It has been an eventful 24 hours in the trading realm following a veritable lack of activity to start the week thanks in large part to a couple of central bank meetings and some telling data about both European and US economies. As covered extensively yesterday (here and here), the Federal Reserve decided to completely taper away Quantitative Easing, a move that was widely anticipated, but also acknowledged more succinctly that the economy was improving to their liking. The positive vibes from the Fed were substantiated this morning as the Advanced US GDP for the third quarter showed stronger growth (3.5%) than expected (3.1%), and combined with Q2 (an upwardly revised 4.6%), was the strongest 6 month showing in a decade. Was the Fed privy to this before they released their statement yesterday? One can only theorize.

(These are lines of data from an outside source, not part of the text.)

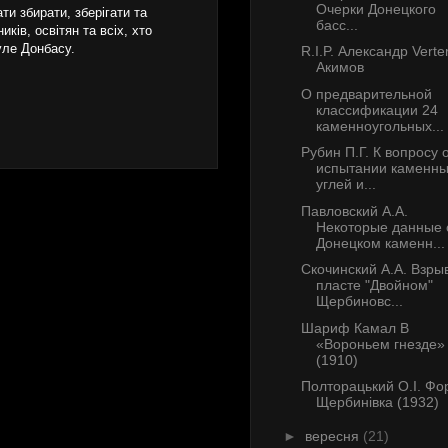
Очерки Донецкого
и збирати, зберігати та
басс...
ків, освітян та всіх, хто
уле Донбасу.
R.I.P. Александр Verte
Акимов
О предварительной
классификации 24
каменноугольных...
Рубин П.Г. К вопросу 
испытании каменн
углей и...
Павловский А.А.
Некоторые данные 
Донецком каменн...
Скочинский А.А. Взрыв
пласте "Двойном"
Щербиновс...
Шариф Камал В
«Вороньем гнезде»
(1910)
Полторацький О.І. Фо
Щербинівка (1932)
►
вересня
(21)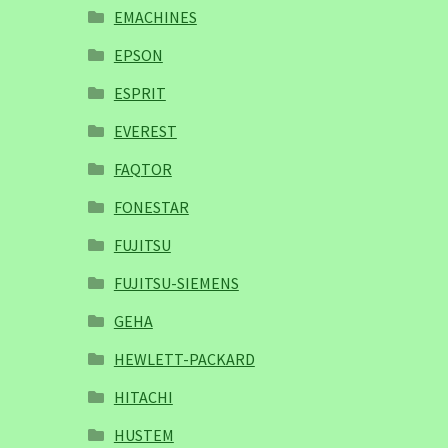
EMACHINES
EPSON
ESPRIT
EVEREST
FAQTOR
FONESTAR
FUJITSU
FUJITSU-SIEMENS
GEHA
HEWLETT-PACKARD
HITACHI
HUSTEM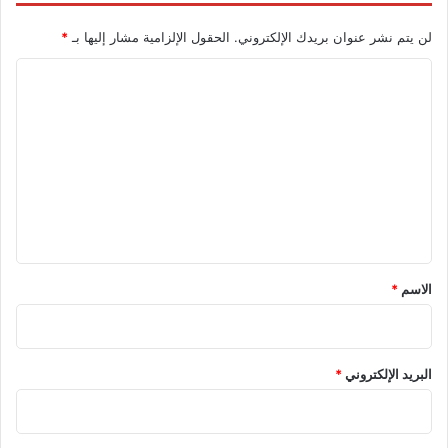
لن يتم نشر عنوان بريدك الإلكتروني.
الحقول الإلزامية مشار إليها بـ
*
ا
ل
ت
ع
ل
ي
ق
*
الاسم
*
البريد الإلكتروني
*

In addition to the US proliferation of news, the Reserve Bank of New Zealand shifted away from their hawkish stance to mimic their Australian brethren and go neutral while German and Spanish inflation data regressed even further, sporting negative values. If the European Central Bank didn’t already have a good argument for initiating their QE program, the continuously declining inflation figures in the region tips it in to the almost necessary category. Despite the positivity in the US and the negativity in the European Union, the EUR/USD has bounced off the lows following yesterday’s big drop.
The bounce in the EUR/USD also happened to coincide with a confluence of Fibonacci retracements and extensions that formed a Gartley pattern below 1.26. This level could be a staging point for another retracement to take place before we see an ultimate fall in this pair, which is the direction the ECB most likely wants to see it go.